= Juan Antonio Morales (politician) =

Spanish politician

Juan Antonio Morales Álvarez (born 13 October 1970) is a Spanish politician.

==Biography==
Born in Badajoz, Extremadura, Morales was the mayor of Lobón in the Province of Badajoz from 1995 to 2012. He was a member of the provincial deputation from 1999 to 2011, when he was elected to the Assembly of Extremadura. He attended an event on 2 December 2016 – Francisco Franco's birthday – in which he received an award from the Franco Foundation for defending the dictator's memory.

In October 2014, Morales received two convictions. He had defamed a Lobón councillor by falsely accusing her of selling drugs to children, and had committed a public order offence at a council meeting in Valencia del Ventoso. He was fined €120 and legal costs for the first offence, and was sentenced to eight days of house arrest and a €360 fine for the latter.

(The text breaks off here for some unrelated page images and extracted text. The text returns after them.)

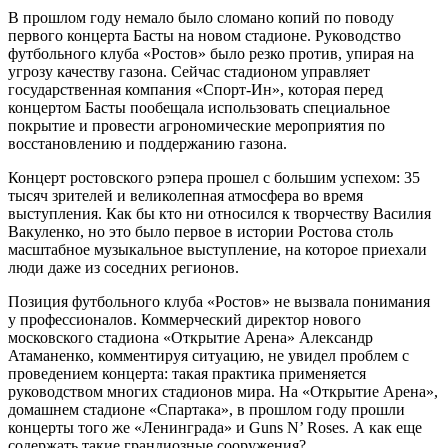
В прошлом году немало было сломано копий по поводу
первого концерта Басты на новом стадионе. Руководство
футбольного клуба «Ростов» было резко против, упирая на
угрозу качеству газона. Сейчас стадионом управляет
государственная компания «Спорт-Ин», которая перед
концертом Басты пообещала использовать специальное
покрытие и провести агрономические мероприятия по
восстановлению и поддержанию газона.
Концерт ростовского рэпера прошел с большим успехом: 35
тысяч зрителей и великолепная атмосфера во время
выступления. Как бы кто ни относился к творчеству Василия
Вакуленко, но это было первое в истории Ростова столь
масштабное музыкальное выступление, на которое приехали
люди даже из соседних регионов.
Позиция футбольного клуба «Ростов» не вызвала понимания
у профессионалов. Коммерческий директор нового
московского стадиона «Открытие Арена» Александр
Атаманенко, комментируя ситуацию, не увидел проблем с
проведением концерта: такая практика применяется
руководством многих стадионов мира. На «Открытие Арена»,
домашнем стадионе «Спартака», в прошлом году прошли
концерты того же «Ленинграда» и Guns N’ Roses. А как еще
содержать такие грандиозные сооружения?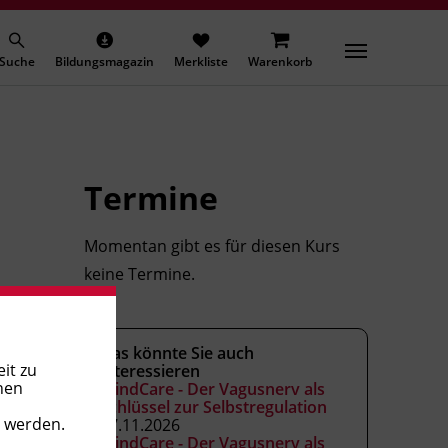
Suche
Bildungsmagazin
Merkliste
Warenkorb
Termine
Momentan gibt es für diesen Kurs
keine Termine.
Das könnte Sie auch
it zu
interessieren
nen
MindCare - Der Vagusnerv als
Schlüssel zur Selbstregulation
t werden.
27.11.2026
MindCare - Der Vagusnerv als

In July 2018, Morales left the People's Party (PP) after opposing its regional recognition of the Historical Memory Law. He then joined Vox in September, becoming its first regional deputy. He led his new party in the 2019 Extremaduran regional election, in which they won no seats, having finished under the threshold of 5%.

Morales and several other Extremaduran politicians left Vox in April 2021, accusing it of hypocrisy for employing consultants and permanent staff despite its platform of lowering public spending.